Beatriz Pinto é navegadora de ralis e já com alguma experiência no Todo o Terreno. Foi em 2015 que se estreou e 10 anos depois está a competir no Campeonato Europeu de Ralis (FIA European Rally Championship), ao lado de Kevin Saraiva. A única dupla portuguesa em prova na competição.
No meio dos ralis é conhecida por Bia e todos lhe reconhecem o sorriso fácil, a frontalidade e boa disposição.
Trocou a moda pelos ralis, mas antes já tinha trocado o ballet clássico pela dança contemporânea. O desporto sempre lhe correu nas veias, como agora sabe que a adrenalina dos ralis viverá para sempre.

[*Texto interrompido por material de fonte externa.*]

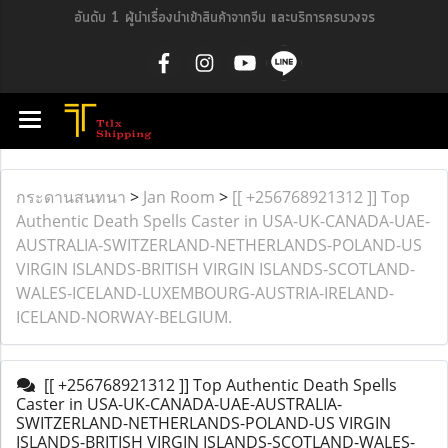
อันดับ 1 ผู้นำเรื่องนำเข้าสินค้าจากจีน และบริการครบวงจร
กระดานสนทนา
>
Jan Room
>
[[ +256768921312 ]] Top
Authentic Death Spells Caster in USA-UK-CANADA-UAE-
AUSTRALIA-SWITZERLAND-NETHERLANDS-POLAND-US
VIRGIN ISLANDS-BRITISH VIRGIN ISLANDS-SCOTLAND-
WALES-ICELAND-LUXEMBOURG-AUSTRIA-IRELAND-
ICELAND-NORWAY-BELGIUM.
[[ +256768921312 ]] Top Authentic Death Spells
Caster in USA-UK-CANADA-UAE-AUSTRALIA-
SWITZERLAND-NETHERLANDS-POLAND-US VIRGIN
ISLANDS-BRITISH VIRGIN ISLANDS-SCOTLAND-WALES-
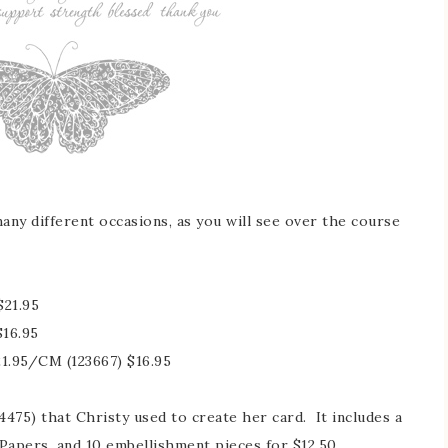
any different occasions, as you will see over the course
21.95
$16.95
1.95/CM (123667) $16.95
4475) that Christy used to create her card. It includes a
Papers, and 10 embellishment pieces for $12.50.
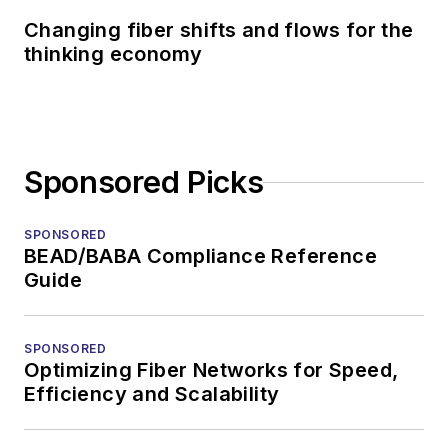
Changing fiber shifts and flows for the
thinking economy
Sponsored Picks
SPONSORED
BEAD/BABA Compliance Reference
Guide
SPONSORED
Optimizing Fiber Networks for Speed,
Efficiency and Scalability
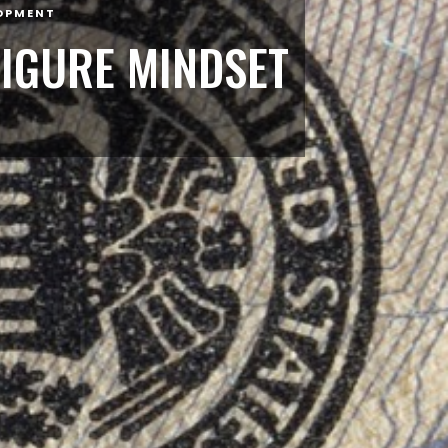
OPMENT
FIGURE MINDSET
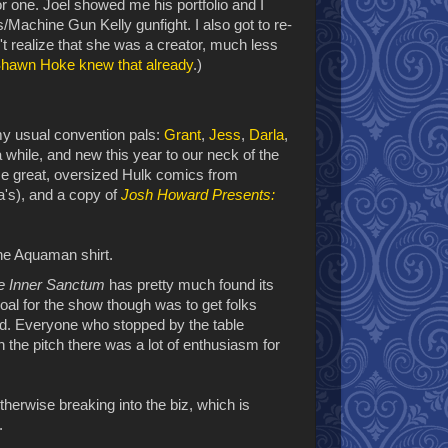
for one. Joel showed me his portfolio and I
/Machine Gun Kelly gunfight. I also got to re-
't realize that she was a creator, much less
hawn Hoke knew that already
.)
my usual convention pals:
Grant
,
Jess
,
Darla
,
 while, and new this year to our neck of the
me great, oversized Hulk comics from
a's), and a copy of
Josh Howard Presents:
he Inner Sanctum
has pretty much found its
goal for the show though was to get folks
d. Everyone who stopped by the table
 the pitch there was a lot of enthusiasm for
otherwise breaking into the biz, which is
.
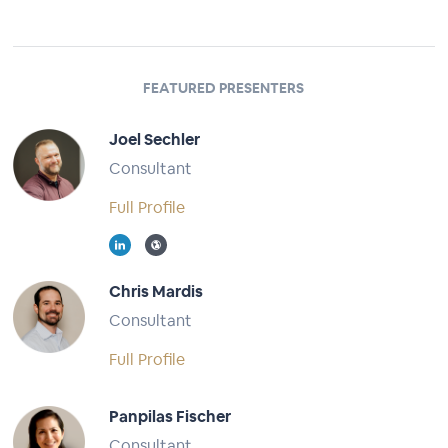
FEATURED PRESENTERS
Joel Sechler
Consultant
Full Profile
Chris Mardis
Consultant
Full Profile
Panpilas Fischer
Consultant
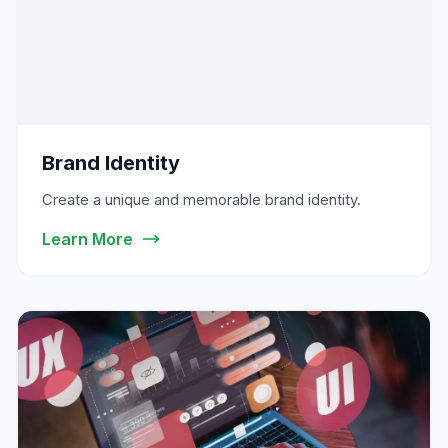
Brand Identity
Create a unique and memorable brand identity.
Learn More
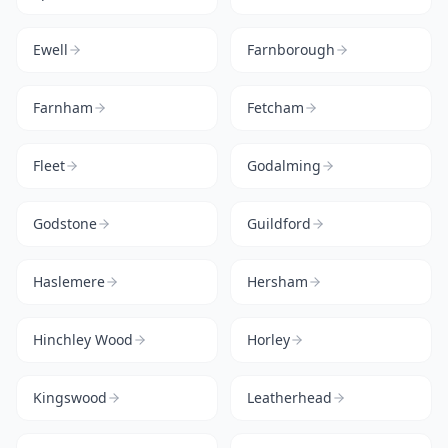
Ewell
Farnborough
Farnham
Fetcham
Fleet
Godalming
Godstone
Guildford
Haslemere
Hersham
Hinchley Wood
Horley
Kingswood
Leatherhead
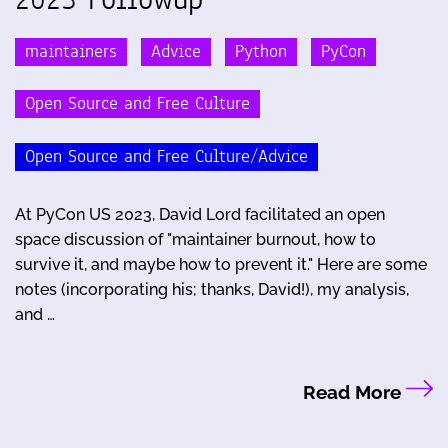
maintainers
Advice
Python
PyCon
Open Source and Free Culture
Open Source and Free Culture/Advice
At PyCon US 2023, David Lord facilitated an open
space discussion of "maintainer burnout, how to
survive it, and maybe how to prevent it." Here are some
notes (incorporating his; thanks, David!), my analysis,
and …
Read More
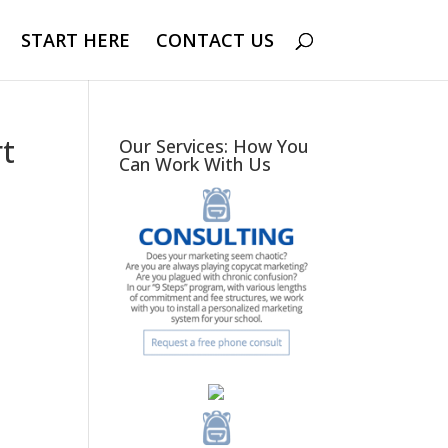
START HERE
CONTACT US
rt
Our Services: How You
Can Work With Us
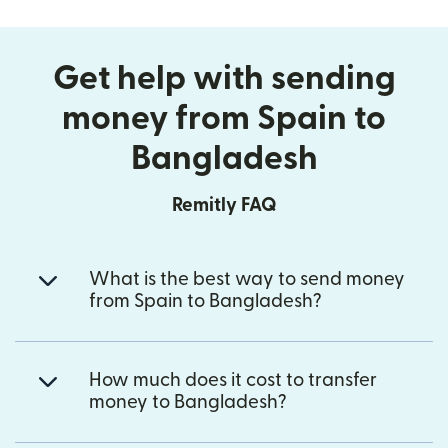
Get help with sending
money from Spain to
Bangladesh
Remitly FAQ
What is the best way to send money
from Spain to Bangladesh?
How much does it cost to transfer
money to Bangladesh?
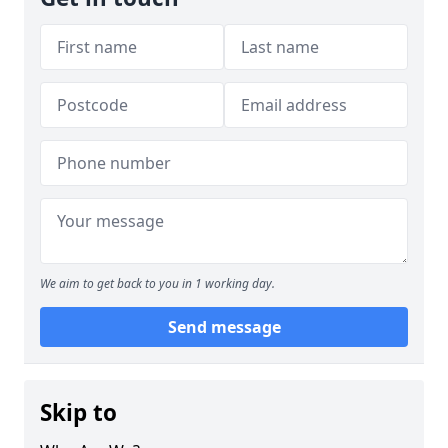
We aim to get back to you in 1 working day.
Send message
Skip to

Já navegou pilotos jovens outros com mais experiência, mas parte para todos da mesma forma “do zero. Estudo cada piloto porque todos são diferentes, todos têm objetivos diferentes e eu tenho de acompanhar os objetivos da equipa”.
Atualmente a fazer dupla com o jovem Kevin Saraiva, Bia mostra-se entusiasmada com a competição europeia. “É tudo diferente, mesmo sendo ao mesmo tempo igual. Estamos a aprender tudo de novo, todos estamos a aprender, ninguém está em patamares diferentes quando chega a uma prova, todos somos tratados de forma igual”. E é nesta igualdade que Bia encontra a motivação para se superar já que o nível de competição é muito superior ao nacional. “Começa logo pelo promotor, que nos impõe uma forma de comunicar. Sabemos que precisamos de comunicar para sermos vistos, mas estamos todos com a mesma obrigação”. Apesar de não ser muito “fã” das redes sociais, entende a importância das mesmas na comunicação dos ralis, dos patrocinadores e por isso pensa mais ao pormenor. “Aqui em Portugal precisamos de pensar a comunicação como lá fora, nós não conseguimos montar um projeto sem os apoios dos patrocínios, por isso temos de lutar por uma comunicação mais eficaz. Não se entende como em Portugal os ralis não têm destaque nos órgãos de comunicação social com tantos adeptos. Depois do futebol, somos a modalidade com mais gente a assistir a cada rali e continuamos sem estar nos meios nacionais”.
Para Beatriz Pinto, os ralis são metade da sua vida, sendo que a outra metade, na vida profissional, o caminho cruza-se. Trabalha numa empresa de serviços e produtos do Motorsport e por isso convive dentro e fora dos troços com as equipas.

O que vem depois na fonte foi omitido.